### Action item
Exactly the lines from the one containing "Kontakt (265, 2540)" to the last line of the records, inclusive, are to be transcribed; include no others.

### Available data
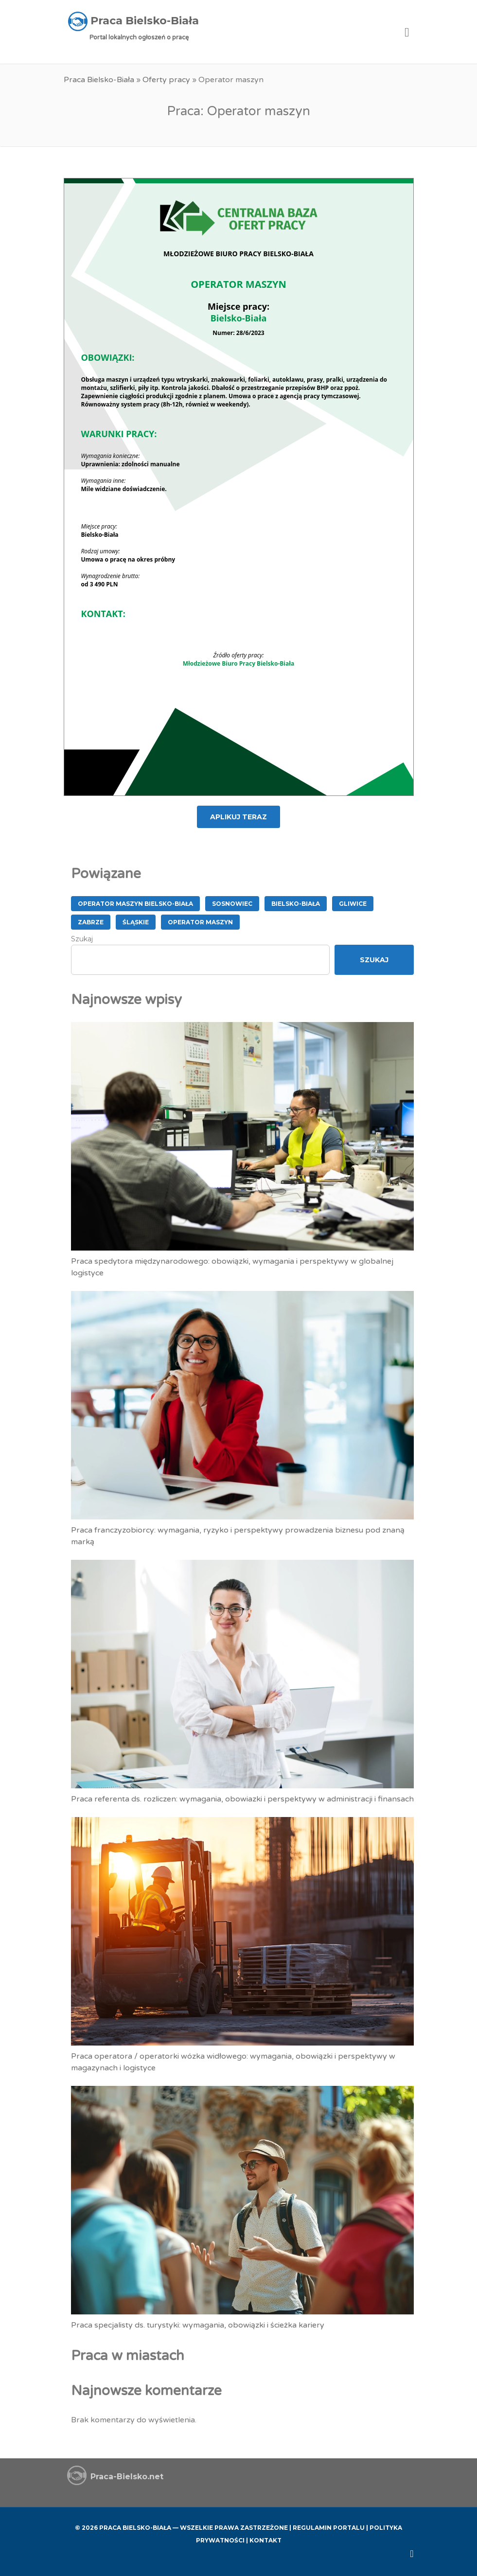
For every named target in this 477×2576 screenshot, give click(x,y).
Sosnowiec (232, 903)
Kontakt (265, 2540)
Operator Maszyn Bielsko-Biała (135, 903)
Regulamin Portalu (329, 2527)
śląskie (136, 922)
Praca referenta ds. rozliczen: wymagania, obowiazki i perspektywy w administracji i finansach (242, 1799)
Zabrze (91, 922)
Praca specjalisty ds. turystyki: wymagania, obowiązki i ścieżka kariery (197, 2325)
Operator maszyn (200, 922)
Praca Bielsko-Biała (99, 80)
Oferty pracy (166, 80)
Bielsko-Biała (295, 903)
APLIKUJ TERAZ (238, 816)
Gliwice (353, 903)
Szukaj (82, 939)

### Answer space
Kontakt (265, 2540)
Operator Maszyn Bielsko-Biała (135, 903)
Regulamin Portalu (329, 2527)
śląskie (136, 922)
Praca referenta ds. rozliczen: wymagania, obowiazki i perspektywy w administracji i finansach (242, 1799)
Zabrze (91, 922)
Praca specjalisty ds. turystyki: wymagania, obowiązki i ścieżka kariery (197, 2325)
Operator maszyn (200, 922)
Praca Bielsko-Biała (99, 80)
Oferty pracy (166, 80)
Bielsko-Biała (295, 903)
APLIKUJ TERAZ (238, 816)
Gliwice (353, 903)
Szukaj (82, 939)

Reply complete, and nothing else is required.